We found that maximum isometric force produced by intact and skinned fibres is the same within the limits of experimental errors. This result is based on comparison of the combined results from ED-V and PL using the mean values of the simple ratio of force/CSA for each preparation (Table 1). It is worth noting here that the value of force/CSA for a group of preparations can be evaluated in other ways. Here, we report one such other method: the slope of the force versus CSA relationship (Fig. 3A, Fig. 6A and Fig. 7A) when we were testing whether smaller preparations have more force/CSA than larger ones. This method gives a value for the group of force and CSA values that is different from the mean of the ratios for the individual preparations. The difference arises because when the slope of force versus CSA is calculated, preparations with large CSA and/or large force have greater influence than smaller preparations. Whereas the mean of the simple force/CSA values is influenced equally by all preparations, we prefer this method as a summary of our findings and the basis for comparing skinned fibres with intact fibre bundles.

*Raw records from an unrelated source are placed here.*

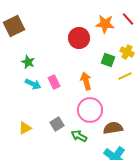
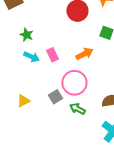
orange arrow: (86, 81) -> (84, 54), turned 78
pink circle: (90, 110) -> (74, 83), moved

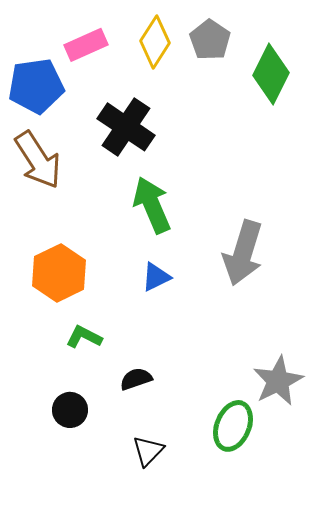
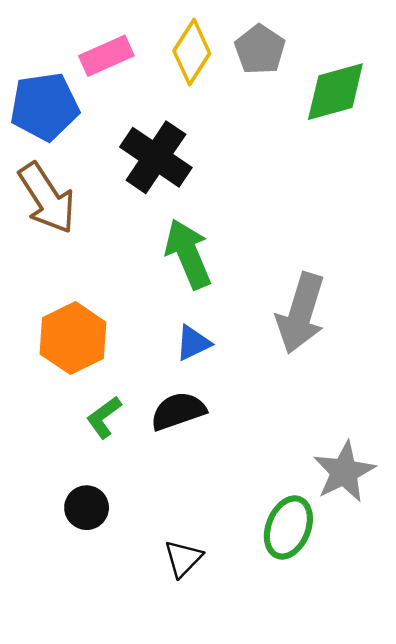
green diamond: (271, 74) -> (335, 92), turned 48
green L-shape: (84, 337) -> (104, 417), turned -63
black semicircle: (136, 379) -> (178, 411), moved, size x1.4

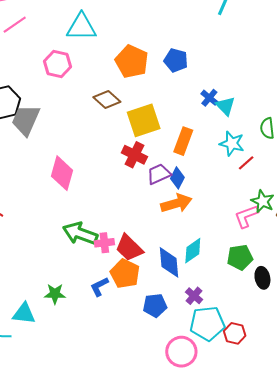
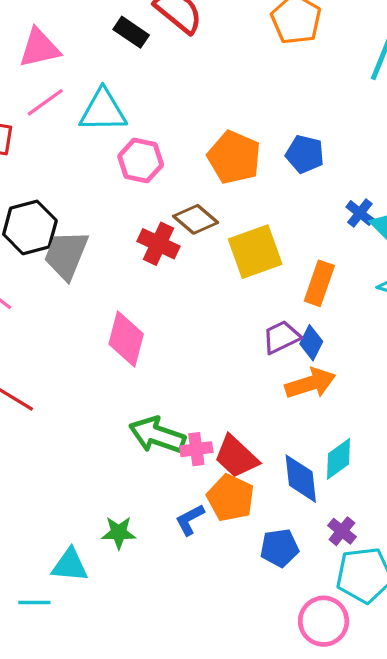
cyan triangle: (81, 27) -> (103, 111), moved
pink hexagon: (58, 64) -> (141, 160), moved
red cross: (134, 155) -> (158, 244), moved

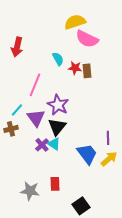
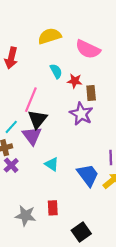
yellow semicircle: (75, 22) -> (50, 36), moved
brown rectangle: (87, 71) -> (91, 93), moved
purple star: (58, 105) -> (81, 114), moved
black triangle: (57, 127) -> (37, 119), moved
purple cross: (42, 145) -> (11, 165), moved

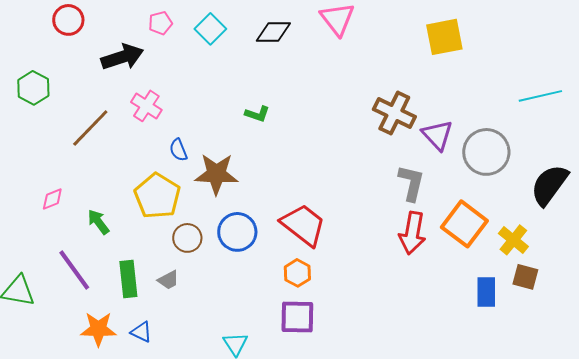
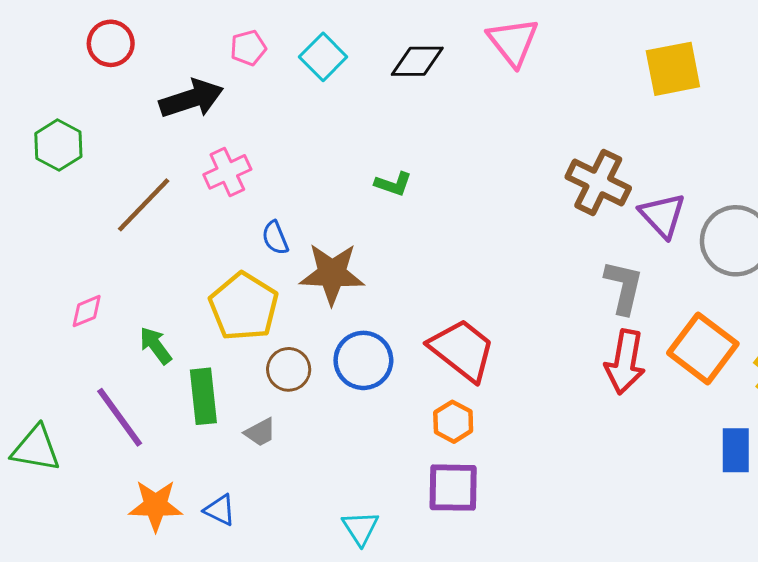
pink cross: (146, 106) -> (227, 172), turned 32
green rectangle: (128, 279) -> (203, 396), moved

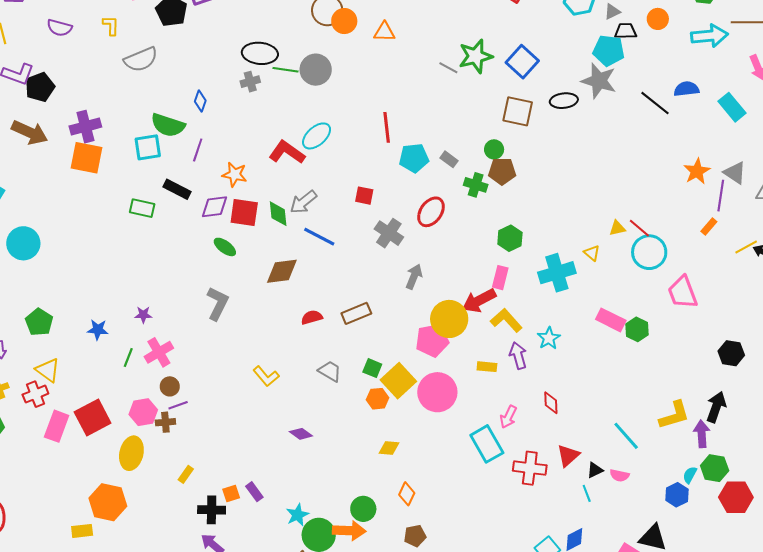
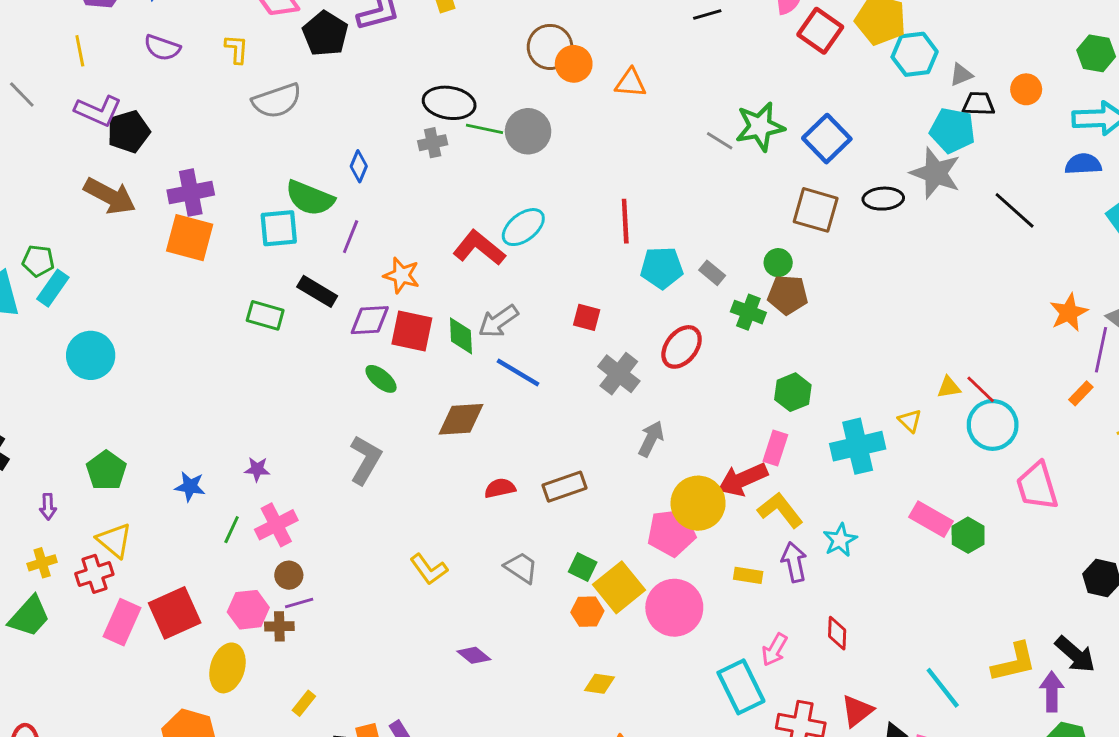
blue semicircle: (686, 89) -> (1083, 164), moved
black arrow: (716, 407) -> (1075, 654), turned 108

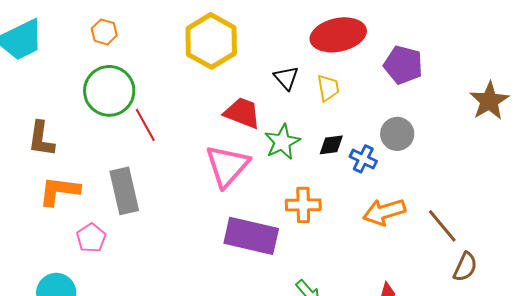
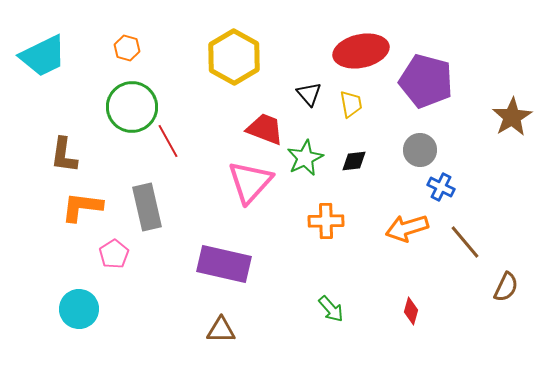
purple pentagon: (403, 65) -> (426, 81), size x1.4
blue cross: (363, 159) -> (441, 187), moved
purple rectangle: (251, 236) -> (224, 264), moved
brown semicircle: (465, 267) -> (506, 287), moved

We found that the maximum power (W l⁻¹) produced by intact and skinned fibres from wild rabbit muscle is the same within the limits of our errors. However, it is worth noting that the accuracy of such comparisons of power between intact and skinned fibres is limited by a number of factors. First, the methods used to estimate the amount of contractile material is different for intact and skinned preparations. For intact fibre bundles, volumes were obtained from the masses of the blotted muscle and the density of muscle (Mendez and Keys, 1960). Whereas, for skinned fibre segments the volumes were obtained from measurements under the microscope of width, depth and length. Second, each of these methods is an imperfect estimate of the amount of myofibrillar material. The volume of an intact fibre bundle includes extracellular space. Also damaged and non-excitable muscle fibres in the bundle add volume but do not produce power. Fibres swell during skinning and so have a volume greater after skinning than before. The amount of swelling is highly variable (Godt and Maughan, 1977). A better comparison between intact and skinned preparations might be achieved based on the mass of the contractile proteins. A possible method is to measure dry mass of the fibres or fibre segment after fixation in alcohol and washout of salts and use this as an estimate of mass of contractile proteins. We measured dry mass in this way for the intact fibre bundles in this study and found that the coefficient of variation (CV=s.d./mean) of the power output is reduced by 25% if the results are expressed as W mg⁻¹ dry mass rather than based on W mm⁻³ volume. We have used this method successfully on large single skinned fibres from dogfish (West et al., 2005). However, the CSA of rabbit fibres is much smaller and we only used a short segment of fibre. The dry masses of the smallest skinned fibre segments used in the experiments reported here were estimated to be less than 1 µg, which is beyond the accuracy of the methods we use. Another possible method is SDS-PAGE with stain-free technology, which may provide accurate quantification of fibre protein content and thus the size of skinned fibre segments.

For the purpose of comparing maximum power output of skinned and intact fibres, we have also used power expressed in relative units, which is less subject to the problem of measuring the amount of contracting myofibrillar material. Our definition of relative power is the ratio, maximum power/maximum isometric force×standard fibre length (max power/F_IML_o; units: W/N m = s⁻¹). The relevant point here is that relative power does not require measurement of fibre CSA or bundle volume, but instead uses maximum isometric force as measure of the amount of contracting myofibrillar material per CSA. Thus, it is not surprising that the coefficient of variation of relative power is less than that of power in W l⁻¹ for both skinned fibres and intact fibre bundles. CV for skinned fibres was 0.387 for power in relative units (s⁻¹) and 0.446 for power in W l⁻¹; for intact fibre bundles, the corresponding values were 0.229 and 0.530. Our conclusion that maximum power output by intact and skinned fibres from wild rabbit muscle is the same within the limits of the errors is supported by comparison of the maximum power expressed in relative units whether based on all results or on only those with isometric force above the rejection threshold of 75 kPa.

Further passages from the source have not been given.